Re: [pygccxml-development] Another performance tweak

SourceForge Headquarters 1320 Columbia Street Suite 310 San Diego, CA 92101 +1 (858) 422-6466

Roman Yakovenko wrote:

> On 8/27/06, Allen Bierbaum <al...@vr...> wrote:
>
>> I have included comments below.  Before that though...
>>
>> I have found a few more optimizations:
>>
>> - Making create_identifier return identity adds about 15% to performance
>> - Adding a cache to module_builder that caches the global namespace tree
>> after parsing, joining, and running the query optimizer.  This boosts
>> performance by another 40%.  (both by saving more startup and making the
>> query optimization initialization less costly so it can be used)
>
>
> Can you  explain relationship between it and declarations cache in 
> pygccxml?

The module builder cache supercedes it. 

The module builder cache caches the decl tree after all loading, parsing 
in pygccxml and the additional processing in pyplusplus (optimization 
initialization).  The decl cache can/is still used if you don't use the 
module builder cache, but when using the module builder cache the decl 
cache is not really needed.

>> So now I have my run time down to aroung 59 seconds.  Although I would
>> really like to make it go even faster I think taking the running time
>> down from the original 12 minutes to 1 minute now is a good enough
>> improvement to make it so I can use py++ much easier in normal 
>> development.
>
>
> :-)
>
>> Roman:  Do you want a patch for module_builder caching or do you just
>> want me to commit it?  (all the changes are in the __init__ method and
>> are very clear so you can see what is in there and change it if you 
>> prefer)
>
>
> Please commit them, but still explain the relationship :-)

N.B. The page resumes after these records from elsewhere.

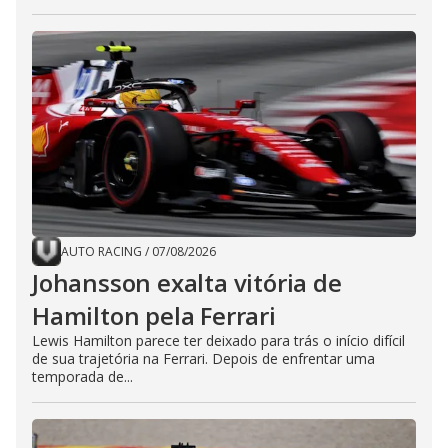
AUTO RACING
/
07/08/2026
Johansson exalta vitória de
Hamilton pela Ferrari
Lewis Hamilton parece ter deixado para trás o início difícil
de sua trajetória na Ferrari. Depois de enfrentar uma
temporada de...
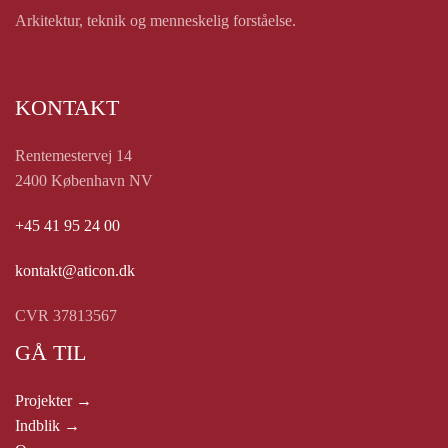
Arkitektur, teknik og menneskelig forståelse.
KONTAKT
Rentemestervej 14
2400 København NV
+45 41 95 24 00
kontakt@aticon.dk
CVR 37813567
GÅ TIL
Projekter →
Indblik →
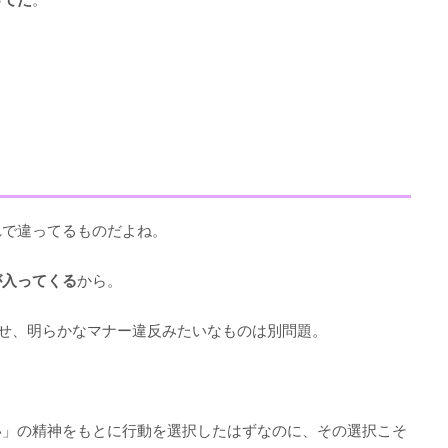
れで違ってるものだよね。
が入ってくる
から。
せ、明らかなマナー違反みたいなものは別問題。
い」の精神をもとに行動を選択したはずなのに、その選択こそ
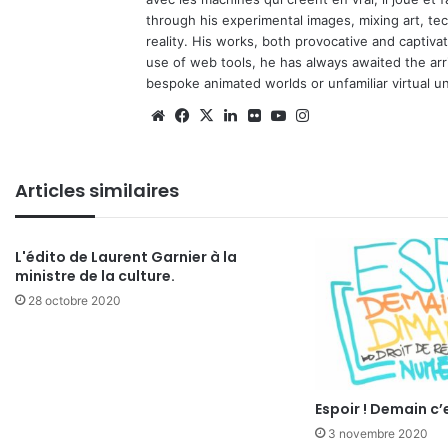
through his experimental images, mixing art, t
reality. His works, both provocative and captiva
use of web tools, he has always awaited the arriv
bespoke animated worlds or unfamiliar virtual u
Website
Facebook
X
Linkedin
Flickr
YouTube
Instagram
Articles similaires
L'édito de Laurent Garnier à la
ministre de la culture.
28 octobre 2020
Espoir ! Demain c
3 novembre 2020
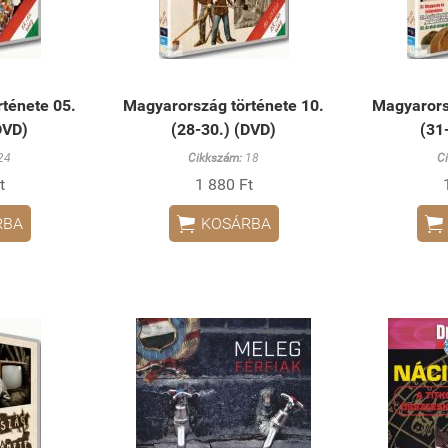
ténete 05.
Magyarország története 10.
Magyarors
DVD)
(28-30.) (DVD)
(31
24
Cikkszám:
18
C
t
1 880 Ft


RBA
KOSÁRBA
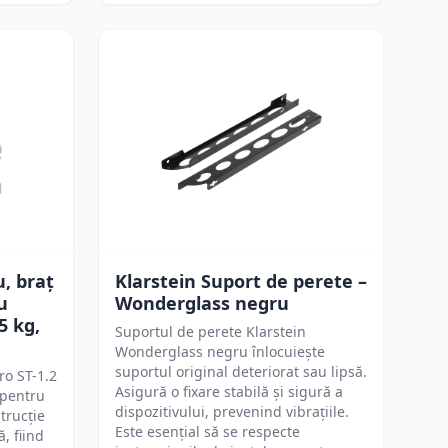
u, braț
Klarstein Suport de perete –
u
Wonderglass negru
5 kg,
Suportul de perete Klarstein
Wonderglass negru înlocuiește
suportul original deteriorat sau lipsă.
ro ST-1.2
Asigură o fixare stabilă și sigură a
 pentru
dispozitivului, prevenind vibrațiile.
trucție
Este esențial să se respecte
, fiind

Okay.  I should have time to commit it later today.

>
>> Now on to the comments....
>>
>> Roman Yakovenko wrote:
>>
>> > On 8/26/06, Allen Bierbaum <al...@vr...> wrote:
>> >
>> >> >> - Caching the results of type_traits.remove_alias improved
>> >> performance
>> >> >> by 20%
>> >> >
>> >> >
>> >> > Yes, this algorithms is used every where. Please don't commit this
>> >> > change, I'd like
>> >> > to think about it. I see next problem here: there are a lot of 
>> types,
>> >> > so the cache
>> >> > memory size could go out of control. Can you find out how many 
>> memory
>> >> > Py++ takes with\without the cache?
>> >>
>> >> I can try to take a look at this.  I don't have an easy way to do it
>> >> right now but I will try later.
>> >
>> >
>> > I am think that I don't want to introduce cache of results of
>> > type_traits.
>> > I don't feel comfortable with them. One of the reasons is that it is
>> > not that easy to
>> > disable them.
>>
>> Maybe I am missing something, but why can't we control them by
>> introducing a flag in type_traits like "caching_enabled" or something
>> and then just testing that whenever the method is called.
>>
>> It would be a shame not to optimize this method when it gives a 20%
>> performance boost.
>
>
> You are right, I don't have good reason. I will commit the patch. By
> the way it was
> a tricky one. One of my test failed. It was very difficult ( few hours
> with debugger )
> to find the problem. That is exactly the reason why I hate cache, but
> what can I do
> if you like it :-) ?
>
>> Are you suggesting I add this as a new method and change the code that
>> calls it?
>
>
> No. I just committed the results.
>
>> In my own local copy I have replaced "created_identifier" with an
>> identify function and am getting very good results.
>
>
> Why do you have goodies? For a time being please put it in a goodies.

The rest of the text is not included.